Duterte’s lawyers want the ICC to be stricter about what evidence it accepts

Lawyers for Rodrigo Duterte are pressing the International Criminal Court to draw firmer lines around how evidence enters his crimes against humanity trial, warning that without tighter controls the case record could swell with material that has little bearing on the charges tied to the former president’s anti-drug campaign.

The push came through filings submitted June 5, 2026 to Trial Chamber III by Peter Haynes, the British attorney recently brought onto Duterte’s legal team. Haynes asked the judges to revise their draft “Directions on the Conduct of Proceedings,” arguing the changes would keep “unnecessary and irrelevant evidence” from flooding the proceedings.

The defense wants judges to rule on whether major pieces of evidence are admissible while they are still being presented, rather than deferring those calls. The chamber has signaled it will model its approach on the Al-Rahman case, an earlier ICC trial against Sudanese militia commander Ali Muhammad Ali Abd-Al-Rahman, but Duterte’s counsel wants the new directions to diverge from that template.
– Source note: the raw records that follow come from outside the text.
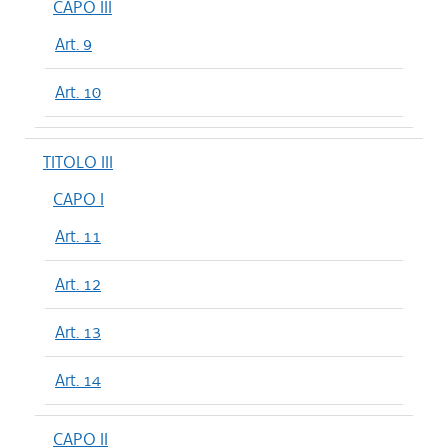
CAPO III
Art. 9
Art. 10
TITOLO III
CAPO I
Art. 11
Art. 12
Art. 13
Art. 14
CAPO II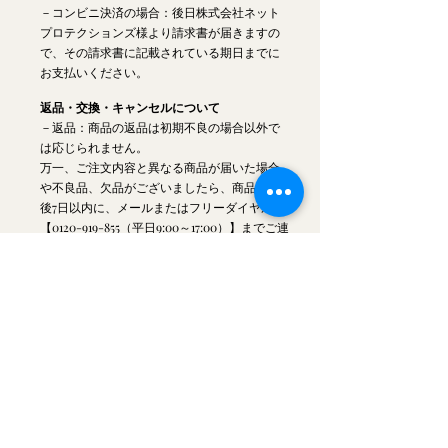
－コンビニ決済の場合：後日株式会社ネット
プロテクションズ様より請求書が届きますの
で、その請求書に記載されている期日までに
お支払いください。
返品・交換・キャンセルについて
－返品：商品の返品は初期不良の場合以外で
は応じられません。
万一、ご注文内容と異なる商品が届いた場合
や不良品、欠品がございましたら、商品到着
後7日以内に、メールまたはフリーダイヤル
【0120-919-855（平日9:00～17:00）】までご連
絡ください。 返品送料を弊社負担にて、早急
に交換させていただきます。
－交換：同額の商品のみ交換が可能です。そ
の際の送料はお客様負担となります。
－キャンセル：発送手配済みの商品はキャン
セルできません。発送予定日前日までにご連
絡くださいませ。
販売業者
株式会社レボル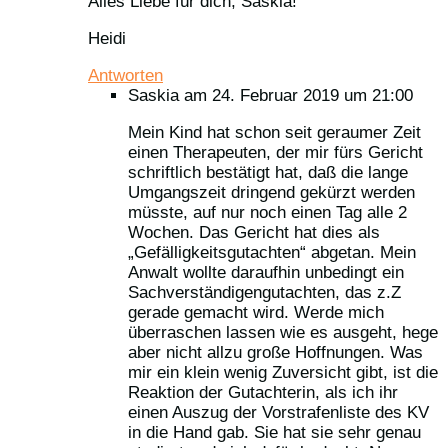
Alles Liebe für dich, Saskia!
Heidi
Antworten
Saskia
am 24. Februar 2019 um 21:00
Mein Kind hat schon seit geraumer Zeit
einen Therapeuten, der mir fürs Gericht
schriftlich bestätigt hat, daß die lange
Umgangszeit dringend gekürzt werden
müsste, auf nur noch einen Tag alle 2
Wochen. Das Gericht hat dies als
„Gefälligkeitsgutachten“ abgetan. Mein
Anwalt wollte daraufhin unbedingt ein
Sachverständigengutachten, das z.Z
gerade gemacht wird. Werde mich
überraschen lassen wie es ausgeht, hege
aber nicht allzu große Hoffnungen. Was
mir ein klein wenig Zuversicht gibt, ist die
Reaktion der Gutachterin, als ich ihr
einen Auszug der Vorstrafenliste des KV
in die Hand gab. Sie hat sie sehr genau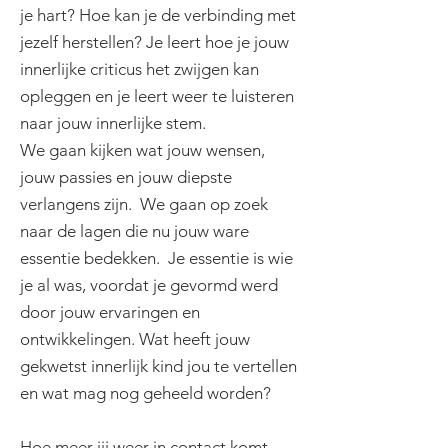
je hart? Hoe kan je de verbinding met
jezelf herstellen? Je leert hoe je jouw
innerlijke criticus het zwijgen kan
opleggen en je leert weer te luisteren
naar jouw innerlijke stem.
We gaan kijken wat jouw wensen,
jouw passies en jouw diepste
verlangens zijn. We gaan op zoek
naar de lagen die nu jouw ware
essentie bedekken. Je essentie is wie
je al was, voordat je gevormd werd
door jouw ervaringen en
ontwikkelingen. Wat heeft jouw
gekwetst innerlijk kind jou te vertellen
en wat mag nog geheeld worden?
Hoe meer jij weer in contact komt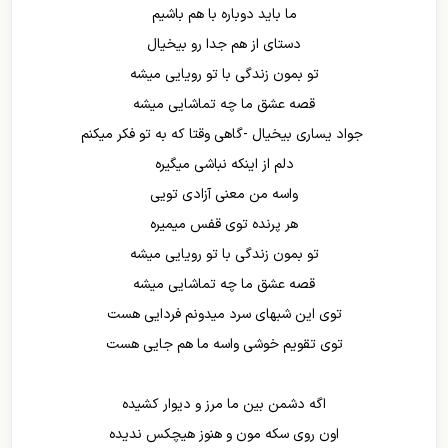
ما باید دوباره با هم باشیم
دستای از هم جدا رو بیخیال
تو بمون زندگی با تو رویایی میشه
قصه عشق ما چه تماشایی میشه
جواد یساری بیخیال -گاهی وقتا که به تو فکر میکنم
دلم از اینکه نباشی میگیره
واسه من معنی آزادی تویی
هر پرنده توی قفس میمیره
تو بمون زندگی با تو رویایی میشه
قصه عشق ما چه تماشایی میشه
توی این شبهای سرد میدونم فردایی هست
توی تقویم خوشی واسه ما هم جایی هست
اگه دشمن بین ما مرز و دیوار کشیده
اون روی سکه مون و هنوز هیچکس ندیده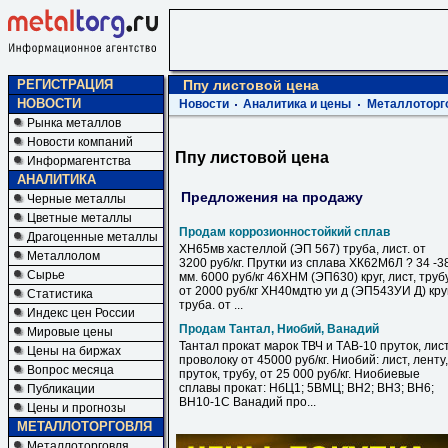
РЕГИСТРАЦИЯ
Ппу листовой цена
НОВОСТИ
Новости
Аналитика и цены
Металлоторг
Рынка металлов
Новости компаний
Ппу листовой цена
Информагентства
АНАЛИТИКА
Предложения на продажу
Черные металлы
Цветные металлы
Продам коррозионностойкий сплав
Драгоценные металлы
ХН65мв хастеллой (ЭП 567) труба, лист. от
Металлолом
3200 руб/кг. Прутки из сплава ХК62М6Л ? 34 -3
Сырье
мм. 6000 руб/кг 46ХНМ (ЭП630) круг, лист, труб
от 2000 руб/кг ХН40мдтю уи д (ЭП543УИ Д) круг
Статистика
труба. от ...
Индекс цен России
Продам Тантал, Ниобий, Ванадий
Мировые цены
Тантал прокат марок ТВЧ и ТАВ-10 пруток, лист
Цены на биржах
проволоку от 45000 руб/кг. Ниобий: лист, ленту,
Вопрос месяца
пруток, трубу, от 25 000 руб/кг. Ниобиевые
сплавы прокат: НбЦ1; 5ВМЦ; ВН2; ВН3; ВН6;
Публикации
ВН10-1С Ванадий про...
Цены и прогнозы
МЕТАЛЛОТОРГОВЛЯ
Металлоторговля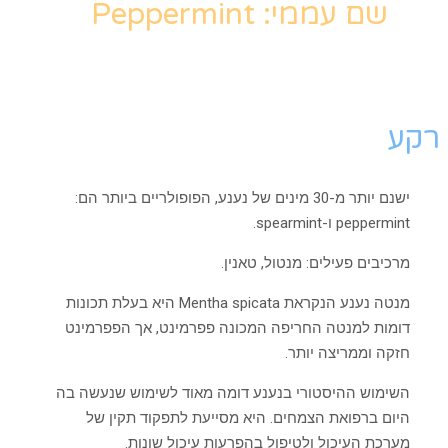
שם עממי: Peppermint
רקע
ישנם יותר מ-30 מינים של נענע, הפופולריים ביותר הם:
peppermint ו-spearmint.
מרכיבים פעילים: מנטול, טאנין.
מנטה נענע הנקראת Mentha spicata היא בעלת תכונות
דומות למנטה החריפה המכונה פפרמינט, אך הפפרמינט
חזקה וממריצה יותר.
השימוש ההיסטורי בנענע דומה מאוד לשימוש שנעשה בה
היום ברפואת הצמחים. היא מסייעת לתפקוד תקין של
מערכת העיכול ולטיפול בהפרעות עיכול שונות.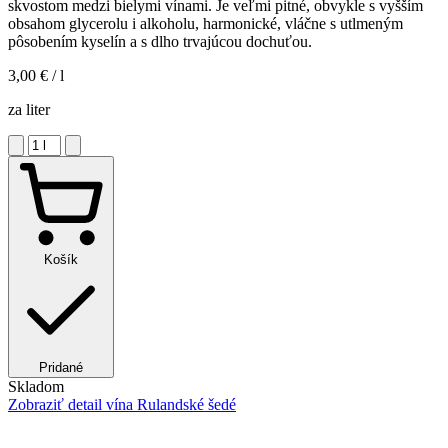
skvostom medzi bielymi vínami. Je veľmi pitné, obvykle s vyšším
obsahom glycerolu i alkoholu, harmonické, vláčne s utlmeným
pôsobením kyselín a s dlho trvajúcou dochuťou.
3,00 €
/ l
za liter
Košík
Pridané
Skladom
Zobraziť detail
vína Rulandské šedé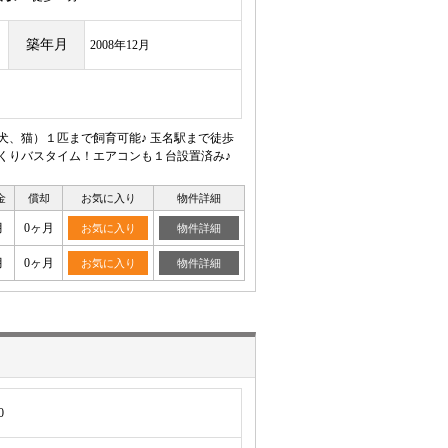
築年月
2008年12月
犬、猫）１匹まで飼育可能♪ 玉名駅まで徒歩
っくりバスタイム！エアコンも１台設置済み♪
金
償却
お気に入り
物件詳細
月
0ヶ月
お気に入り
物件詳細
月
0ヶ月
お気に入り
物件詳細
0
“The Defence submits that the Directions should depart from the AlRahman Directions in this respect to reflect a balance between the admission and the submission regimes. This balance would assist the Chamber in safeguarding the integrity of the case record, and also in assessing whether the burden of proof has been discharged by the Prosecution at the close of the presentation of its case,” the filing stated.

The team also wants prosecutors to provide detailed topic breakdowns for every witness whose testimony comes from long transcribed interviews, not just the “five witnesses especially” prosecutors had offered. It pushed to limit bulky documentary exhibits to the portions a witness actually addresses, citing cases where “a witness had only spoken as to one page” of a much larger document, and sought similar limits on Rule 68 material and an overhaul of how the ICC Registry tracks evidence metadata.

Trial Chamber III, composed of Presiding Judge Joanna Korner, Judge Keebong Paek and Judge Nicolas Guillou, is finalizing its rules after indicating it would broadly follow the Al-Rahman framework while allowing adjustments. The trial is set to open Nov. 30, 2026, with status conferences on June 23 and July 14. At the first conference on May 27, Korner said the chamber would also order a fresh assessment of whether Duterte is fit to stand trial.